立憲の政策がまるごとわかる立憲民主党 政策集2024Policies 2024
東日本大震災からの復興
原子力災害被災地域の復興
- 避難地域の復興については、避難指示が解除された地域の医療・介護・福祉、子育て、教育、交通、買い物等の生活環境整備や、産業・生業の再生、新産業の創出、心のケアや地域コミュニティの再生等をさらに進めていきます。
- 帰還促進や移住の促進を継続して支援するとともに、先例にとらわれない発想のもと、地域の再生・活性化に向けたあらゆる施策を講じ、人口減少や高齢化・過疎化など、地方が抱える社会課題を先進的に解決するモデル地域となるよう取り組みます。
- 区域外避難者も含めた被災者の希望と生活実態に即した総合的な支援など、被災者の生活再建支援を継続的に実施します。
帰還困難区域の復興・再生
- 帰還困難区域での特定復興再生拠点区域の整備については、除染や家屋解体等で発生した廃棄物の処理を国が責任を持って確実に対応する仕組みを構築します。さらに、生活環境の整備、産業・生業の再生に向けて十分な予算を確保し取り組みます。
- 特定復興再生拠点区域外については、各自治体の意見を尊重しながら、丁寧に協議を重ね、必要な除染・家屋解体等を行い、帰還に必要な生活環境の整備を進めます。その上で将来的に帰還困難区域全ての避難指示を解除します。
原子力発電所の廃炉
- 東京電力福島第一原子力発電所の事故による原子力緊急事態宣言は、いまだに解除されていません。廃炉は福島の復興の大前提であり、安全を最優先に慎重に廃炉作業を進めていかなければなりませんが、燃料プールからの核燃料や燃料デブリの取り出し等、廃炉工程の遅れが生じています。東京電力とともに、廃炉作業の現状や今後の見通しを可能な限り情報発信するとともに、「廃炉」とは何かを明確にした上で必要に応じて廃炉工程を見直します。
- 廃炉作業については、地元企業の人材や技術を積極的に活用するとともに、作業員が安心して働くことができるよう、個々人の被曝線量を一元的に管理できるシステムの構築を含め、労働環境の整備全般について東京電力に不断の改善努力を求め、国も一体となって取り組みます。
- 廃炉が決定されている東京電力福島第二原子力発電所については、安全かつ確実に廃炉作業を進めます。

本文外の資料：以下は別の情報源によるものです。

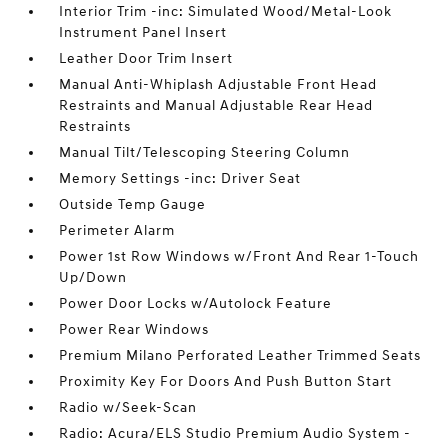
Interior Trim -inc: Simulated Wood/Metal-Look
Instrument Panel Insert
Leather Door Trim Insert
Manual Anti-Whiplash Adjustable Front Head
Restraints and Manual Adjustable Rear Head
Restraints
Manual Tilt/Telescoping Steering Column
Memory Settings -inc: Driver Seat
Outside Temp Gauge
Perimeter Alarm
Power 1st Row Windows w/Front And Rear 1-Touch
Up/Down
Power Door Locks w/Autolock Feature
Power Rear Windows
Premium Milano Perforated Leather Trimmed Seats
Proximity Key For Doors And Push Button Start
Radio w/Seek-Scan
Radio: Acura/ELS Studio Premium Audio System -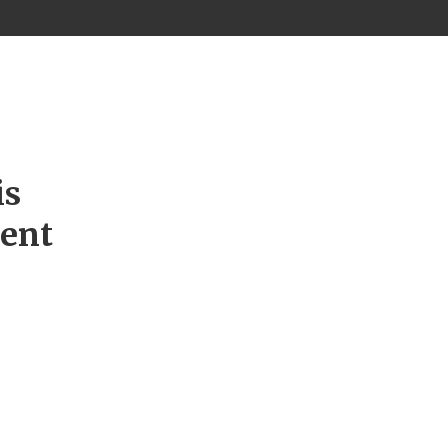
is
ment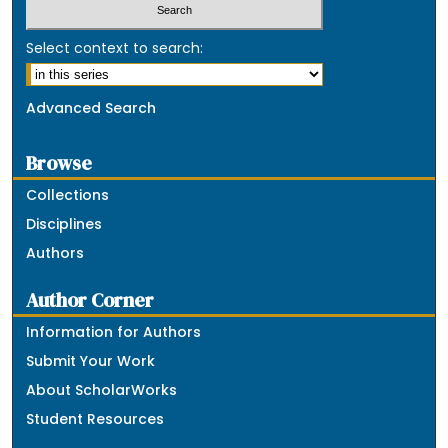
Select context to search:
Advanced Search
Browse
Collections
Disciplines
Authors
Author Corner
Information for Authors
Submit Your Work
About ScholarWorks
Student Resources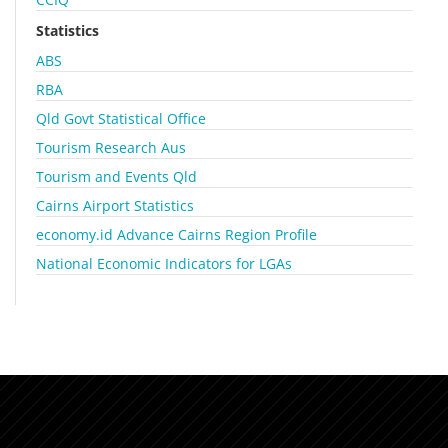
Statistics
ABS
RBA
Qld Govt Statistical Office
Tourism Research Aus
Tourism and Events Qld
Cairns Airport Statistics
economy.id Advance Cairns Region Profile
National Economic Indicators for LGAs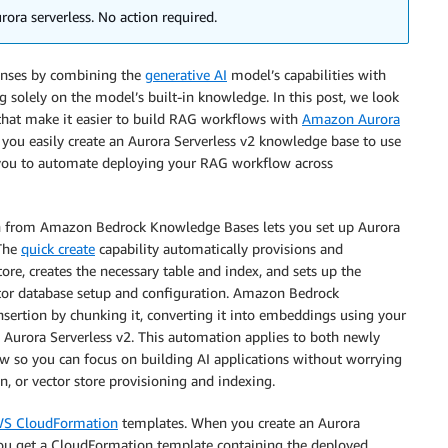
ora serverless. No action required.
onses by combining the
generative AI
model’s capabilities with
g solely on the model’s built-in knowledge. In this post, we look
hat make it easier to build RAG workflows with
Amazon Aurora
ps you easily create an Aurora Serverless v2 knowledge base to use
you to automate deploying your RAG workflow across
 from Amazon Bedrock Knowledge Bases lets you set up Aurora
 The
quick create
capability automatically provisions and
tore, creates the necessary table and index, and sets up the
tor database setup and configuration. Amazon Bedrock
nsertion by chunking it, converting it into embeddings using your
 Aurora Serverless v2. This automation applies to both newly
ow so you can focus on building AI applications without worrying
, or vector store provisioning and indexing.
S CloudFormation
templates. When you create an Aurora
, you get a CloudFormation template containing the deployed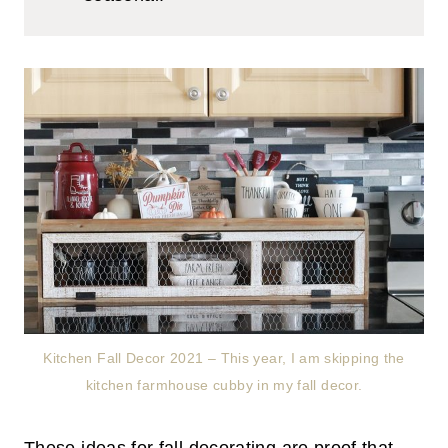
Kitchen Fall Decor 2021 – This year, I am skipping the
kitchen farmhouse cubby in my fall decor.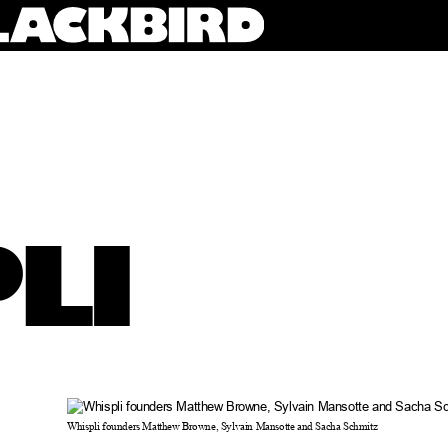
LI
Whispli founders Matthew Browne, Sylvain Mansotte and Sacha Schmitz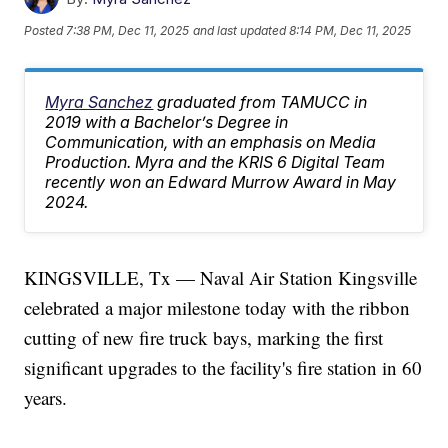
Posted
7:38 PM, Dec 11, 2025
and last updated
8:14 PM, Dec 11, 2025
Myra Sanchez
graduated from TAMUCC in
2019 with a Bachelor’s Degree in
Communication, with an emphasis on Media
Production. Myra and the KRIS 6 Digital Team
recently won an Edward Murrow Award in May
2024.
KINGSVILLE, Tx — Naval Air Station Kingsville
celebrated a major milestone today with the ribbon
cutting of new fire truck bays, marking the first
significant upgrades to the facility's fire station in 60
years.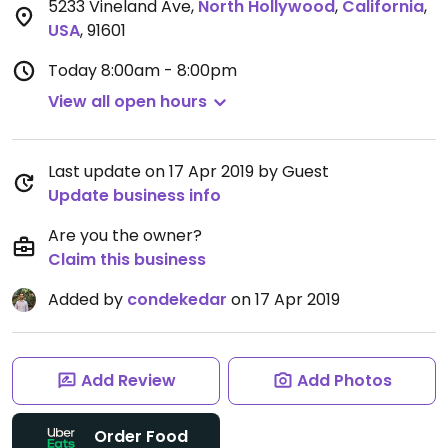
5233 Vineland Ave
,
North Hollywood
,
California
,
USA
,
91601
Today
8:00am - 8:00pm
View all open hours
Last update on 17 Apr 2019 by Guest
Update business info
Are you the owner?
Claim this business
Added by
condekedar
on 17 Apr 2019
Add Review
Add Photos
Order Food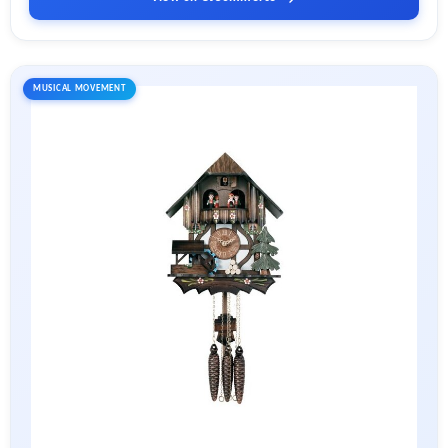
MUSICAL MOVEMENT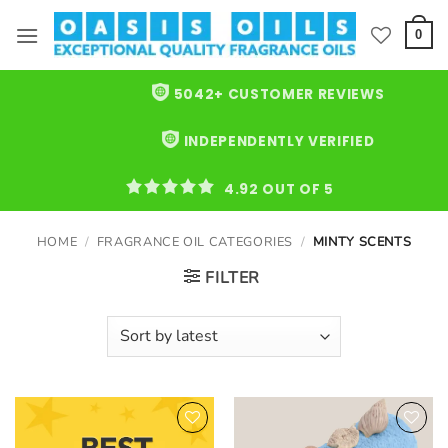
Skip
to
0
content
5042+ CUSTOMER REVIEWS
INDEPENDENTLY VERIFIED
4.92 OUT OF 5
HOME
/
FRAGRANCE OIL CATEGORIES
/
MINTY SCENTS
FILTER
Add to
Add to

- 原発事故の一刻も早い収束、被災者への責任ある対応を徹底するため、原子力損害賠償・廃炉等支援機構の組織を改編します。これにより、廃炉措置、被災者支援を東京電力から切り離し、国主導で実施します。
- 福島県に、廃炉技術及び放射性廃棄物の保管管理、放射線影響モニタリング、放射線の健康影響等をテーマとする研究施設を誘致し、原子力技術者の育成拠点として環境整備を進めます。世界の原子力研究者の英知を結集し、原発事故の早期収束を実現します。
ALPS処理水の処分及び風評被害対策
- ALPS処理水は、地元や関係者の十分な理解を得ないまま原発敷地内からの海洋放出が開始されました。その後、処理水に関連する事故等が発生していることから、東京電力に再発防止の指導を行うよう、政府に求めます。今後、政府が行う風評被害対策が具体的かつ実効性ある取り組みであるかを徹底的に検証します。また、トリチウムの分離や放射能濃度の低減など技術開発による根本的な解決策をさらに検討します。
中間貯蔵施設事業
- 中間貯蔵施設については、引き続き地権者に寄り添った対応を行うとともに、大量の除去土壌等の輸送が継続することから、輸送の安全性を確保した上で実施します。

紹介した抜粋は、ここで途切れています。